Records for the task:

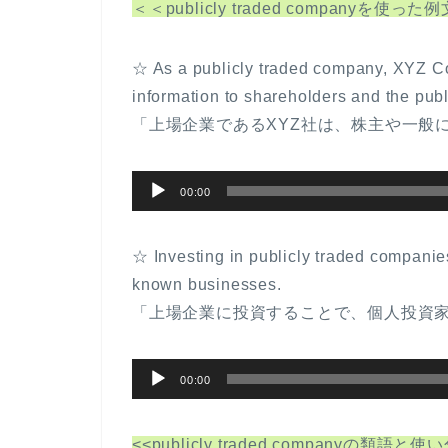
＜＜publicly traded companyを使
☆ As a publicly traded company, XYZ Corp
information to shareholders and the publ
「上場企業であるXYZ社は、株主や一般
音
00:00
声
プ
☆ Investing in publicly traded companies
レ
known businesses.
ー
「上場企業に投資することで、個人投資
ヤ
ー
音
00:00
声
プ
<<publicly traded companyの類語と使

...

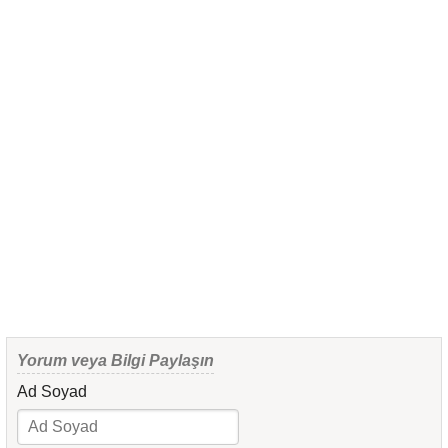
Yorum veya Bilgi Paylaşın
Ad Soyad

Goal of the exercise:
Go through the records above and copy every line with the word "publicly".

Answer section:
＜＜publicly traded companyを使
☆ As a publicly traded company, XYZ Corp
☆ Investing in publicly traded companies
<<publicly traded companyの類語と使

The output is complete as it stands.